Concept: Under polled (programmed) I/O, the CPU must continuously check device status, so its I/O cost per unit of data equals the device's own time-between-arrivals (1 / data rate). Under interrupt-driven I/O, the CPU is busy only for the fixed interrupt-handling overhead each time a unit of data arrives, and is free to do other work the rest of the time. Dividing the time-between-arrivals by the interrupt overhead gives the performance factor of switching from polling to interrupts — a factor below 1 means the overhead alone already exceeds what polling would have cost, so interrupt-driven service is then the less efficient choice for that device.

Applying it here:

  1. The device transfers at 50 kbps = 50,000 bits per second, so one bit arrives every 1 / 50,000 second = 20 μsec — this is the time-between-arrivals under polling.

  2. The interrupt-handling overhead is given directly as 50 μsec per interrupt.

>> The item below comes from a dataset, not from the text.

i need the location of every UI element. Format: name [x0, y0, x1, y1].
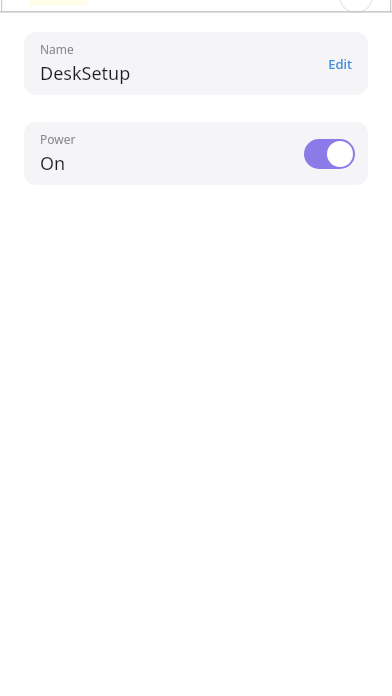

  3. Performance factor = time-between-arrivals ÷ interrupt overhead = 20 μsec ÷ 50 μsec = 0.4.

Cross-check: Because the overhead (50 μsec) is more than double the bit period (20 μsec), the factor comes out below 1 — confirming that interrupt-driven transfer here can keep up at only 0.4 times the rate that continuous polling could sustain, so the minimum performance is 0.4.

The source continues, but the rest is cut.